The backend service for The Sentimentalists article analysis service.
The source code was developed in PYTHON.
The APP was then built and deployed on AWS Lambda.
This service is automatically built and deployed to AWS when code is merged to master. Check out the workflow in .github/workflows/deploy.yml for the steps. It's is built with terraform modules inherited from our shared infrastructure repo.
To build locally, see INSTALL.md.
The SENTIMENTALISTSAPP-BACKEND is divided into the following folders:
infra \ prod
Contains the Terraform files:
src
Contains the source code of our Python modules.
download_punkt.py
Downloads NLTK PUNKT, which is used by TextBlob library, in order to reduce the size of the package passed in the automation to AWS Lambda.
get_bias_score.py
Calculates the TRUST SCORE, based on the credibility, polarity, subjectivity values.
get_credibility_score.py
Calls the API Gate Source Credibility passing the URL. Returns the URL Credibility Score, Category (Left Center, Fake News, ... and the Source which rated the website (Media Bias / Fact Check, etc)..py.
get_secret.py
Calls AWS Secret Manager and returns the requested secret as a dict of key/value pairs.
get_text.py
Calls the Python library "Newspaper", which retrieves the text (article) from an URL.
Returns the article TEXT, HEADER, SUMMARY, KEYWORDS and TOP_IMAGE of the news article.
lambda_function.py
Main module of our backend app. Firstly it validates the URL, then it calls the following Python modules:
1) get_credibility_score.py
2) sentiment_analysis.py
3) get_bias_score.py
4) spacy_matcher.py
Each of these modules returns results that will populate our JSON file, which will be sent to the frontend via AWS Lambda.
sentiment_analysis.py
Reads an URL, then calls the function "getText" to convert the HTML text into an unformatted text. Then it calls the Python
Library TextBlob, which analyses the "sentiment" of the text. It finally returns the polarity and subjectivity of the whole text.
spacy_matcher.py
Calls the Python Library Spacy with a TEXT to be analysed.
The output of this function is a list with dictionary pairs: {'type' : tag, 'topic' : obj}.
The tags that can be returned by the spaCy library are:
PERSON - People, including fictional.
ORG - Companies, agencies, institutions, etc.
GPE - Countries, cities, states.
PERCENT - Percentage, including ”%“.
LANGUAGE - Any named language.
DATE - Absolute or relative dates or periods.
TIME - Times smaller than a day.
LOC - Non-GPE locations, mountain ranges, bodies of water.
NORP - Nationalities or religious or political groups.
EVENT - Named hurricanes, battles, wars, sports events, etc.
WORK_OF_ART - Titles of books, songs, etc.

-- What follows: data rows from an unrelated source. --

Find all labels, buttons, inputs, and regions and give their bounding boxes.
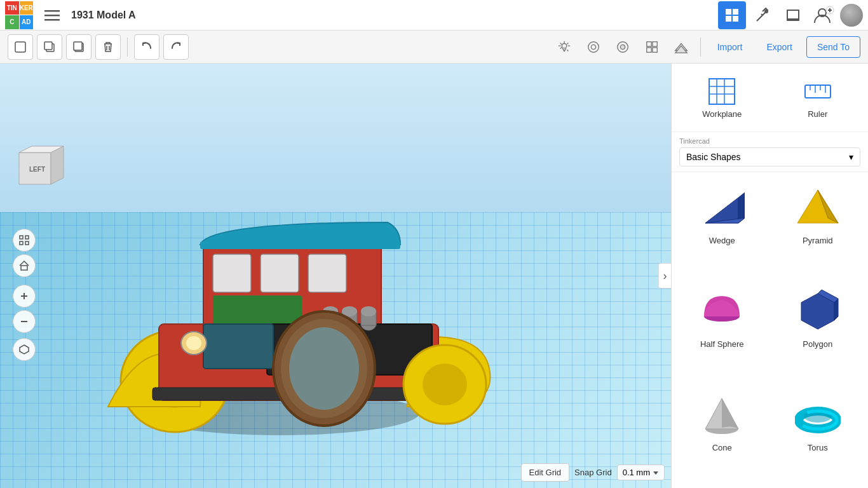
flip-button[interactable] [668, 34, 694, 60]
fit-view-button[interactable] [13, 229, 36, 252]
toolbar-separator [127, 37, 128, 57]
zoom-out-button[interactable] [13, 310, 36, 333]
svg-marker-72 [653, 471, 658, 475]
svg-rect-27 [653, 47, 657, 51]
svg-rect-49 [200, 241, 400, 249]
workplane-button[interactable]: Workplane [679, 71, 765, 124]
topbar: TIN KER C AD 1931 Model A [0, 0, 868, 30]
svg-rect-26 [646, 47, 651, 51]
category-dropdown[interactable]: Basic Shapes ▾ [679, 147, 860, 166]
pyramid-icon [792, 182, 843, 233]
hamburger-button[interactable] [38, 1, 66, 29]
svg-rect-37 [25, 241, 29, 245]
polygon-icon [792, 286, 843, 337]
svg-point-71 [186, 336, 201, 350]
main-content: LEFT [0, 64, 868, 488]
shape-cone[interactable]: Cone [677, 384, 768, 483]
svg-point-20 [591, 44, 595, 49]
duplicate-button[interactable] [66, 34, 92, 60]
3d-view-button[interactable] [13, 338, 36, 361]
shape-half-sphere[interactable]: Half Sphere [677, 281, 768, 379]
edit-grid-button[interactable]: Edit Grid [521, 463, 570, 482]
logo-ad: AD [20, 15, 34, 29]
logo-tin: TIN [5, 1, 19, 15]
svg-rect-1 [44, 15, 60, 17]
car-3d-model [76, 127, 534, 445]
svg-rect-36 [20, 241, 23, 245]
navigation-cube[interactable]: LEFT [13, 140, 70, 197]
svg-rect-9 [788, 11, 798, 18]
svg-rect-4 [733, 9, 738, 15]
build-button[interactable] [749, 1, 776, 29]
cone-icon [696, 390, 747, 440]
align-button[interactable] [581, 34, 606, 60]
new-shape-button[interactable] [8, 34, 33, 60]
svg-rect-78 [709, 79, 735, 104]
add-user-button[interactable] [810, 1, 837, 29]
undo-button[interactable] [134, 34, 159, 60]
grid-view-button[interactable] [718, 1, 746, 29]
3d-viewport[interactable]: LEFT [0, 64, 671, 488]
svg-marker-92 [834, 299, 838, 320]
shape-pyramid[interactable]: Pyramid [773, 177, 864, 276]
top-right-controls [718, 1, 863, 29]
svg-rect-5 [726, 16, 731, 22]
mirror-button[interactable] [610, 34, 635, 60]
ruler-button[interactable]: Ruler [775, 71, 861, 124]
snap-grid-value[interactable]: 0.1 mm [617, 464, 665, 480]
svg-rect-73 [709, 79, 735, 104]
svg-rect-50 [213, 254, 251, 292]
svg-point-19 [562, 43, 566, 48]
toolbar-right: Import Export Send To [552, 34, 860, 60]
shape-torus[interactable]: Torus [773, 384, 864, 483]
svg-rect-14 [15, 42, 25, 52]
user-avatar[interactable] [840, 4, 863, 27]
svg-rect-6 [733, 16, 738, 22]
bottom-controls: Edit Grid Snap Grid 0.1 mm [521, 463, 665, 482]
zoom-in-button[interactable] [13, 285, 36, 308]
tinkercad-logo: TIN KER C AD [5, 1, 33, 29]
svg-point-67 [289, 327, 359, 410]
dropdown-arrow-icon: ▾ [849, 152, 853, 162]
svg-rect-16 [44, 42, 52, 50]
shape-polygon[interactable]: Polygon [773, 281, 864, 379]
svg-rect-55 [203, 324, 273, 369]
toolbar: Import Export Send To [0, 30, 868, 64]
svg-text:LEFT: LEFT [29, 166, 45, 173]
svg-rect-34 [20, 236, 23, 239]
svg-rect-79 [805, 85, 831, 98]
svg-point-69 [423, 363, 467, 405]
svg-marker-42 [20, 345, 29, 354]
export-button[interactable]: Export [756, 37, 802, 57]
right-panel: Workplane Ruler Tinkercad Basic Shapes ▾ [671, 64, 868, 488]
svg-rect-51 [261, 254, 299, 292]
torus-icon [792, 390, 843, 440]
gallery-button[interactable] [779, 1, 807, 29]
svg-rect-18 [74, 42, 82, 50]
zoom-controls [13, 229, 36, 361]
light-button[interactable] [552, 34, 577, 60]
svg-point-64 [361, 306, 376, 316]
svg-rect-24 [646, 41, 651, 46]
svg-rect-35 [25, 236, 29, 239]
svg-rect-38 [21, 266, 27, 270]
svg-rect-52 [308, 254, 346, 292]
svg-point-21 [588, 41, 599, 52]
panel-collapse-button[interactable]: › [658, 263, 671, 288]
send-to-button[interactable]: Send To [806, 36, 860, 58]
logo-ker: KER [20, 1, 34, 15]
workplane-ruler-bar: Workplane Ruler [672, 64, 868, 132]
group-button[interactable] [639, 34, 665, 60]
import-button[interactable]: Import [707, 37, 753, 57]
svg-rect-0 [44, 10, 60, 12]
home-view-button[interactable] [13, 254, 36, 277]
shapes-grid: Wedge Pyramid [672, 172, 868, 488]
svg-marker-29 [675, 46, 687, 53]
shape-category-selector: Tinkercad Basic Shapes ▾ [672, 132, 868, 172]
svg-point-22 [620, 44, 625, 49]
redo-button[interactable] [163, 34, 189, 60]
delete-button[interactable] [95, 34, 121, 60]
shape-wedge[interactable]: Wedge [677, 177, 768, 276]
logo-c: C [5, 15, 19, 29]
copy-button[interactable] [37, 34, 62, 60]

MONEY - Monetary values, including unit.
QUANTITY - Measurements, as of weight or distance.
ORDINAL - “first”, “second”, etc.
CARDINAL - Numerals that do not fall under another type (not ordinal, quantity ..)
PS: Our APP Frontend is currently Using the following spaCy tags: PERSON, ORG, GPE, EVENT and WORK_OF_ART.
The following files are used in the automation, installing objects, compressing / deleting them or pointing to the Python libraries that must be installed:
tests
Contains the Python modules used to run the tests (PYTEST library).
We are currently running 35 tests, as shown below:
INSTALL.md (file)
The file INSTALL.md contains commands used to create the local anaconda environment, as well as settings used to enable the PYTEST execution and important environment variables locally set.
SCOPE.md (file)
The file SCOPE.md has a list of the libraries and APIs used in the backend code. It also has a list of ideas that can be implemented in future MVPs.